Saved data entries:
"""

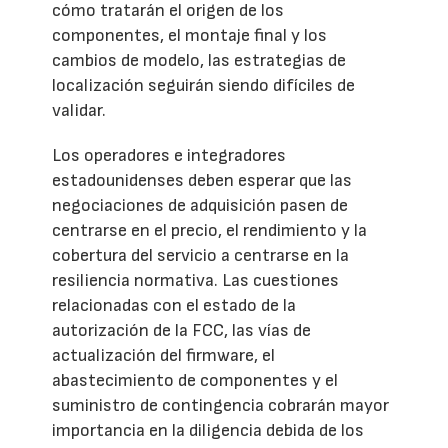
cómo tratarán el origen de los
componentes, el montaje final y los
cambios de modelo, las estrategias de
localización seguirán siendo difíciles de
validar.
Los operadores e integradores
estadounidenses deben esperar que las
negociaciones de adquisición pasen de
centrarse en el precio, el rendimiento y la
cobertura del servicio a centrarse en la
resiliencia normativa. Las cuestiones
relacionadas con el estado de la
autorización de la FCC, las vías de
actualización del firmware, el
abastecimiento de componentes y el
suministro de contingencia cobrarán mayor
importancia en la diligencia debida de los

"""

PROBLEM TO SOLVE.
Which of the lines above carry the string "componentes"? Pick them out and copy them.

COMPLETED EXERCISE.
componentes, el montaje final y los
abastecimiento de componentes y el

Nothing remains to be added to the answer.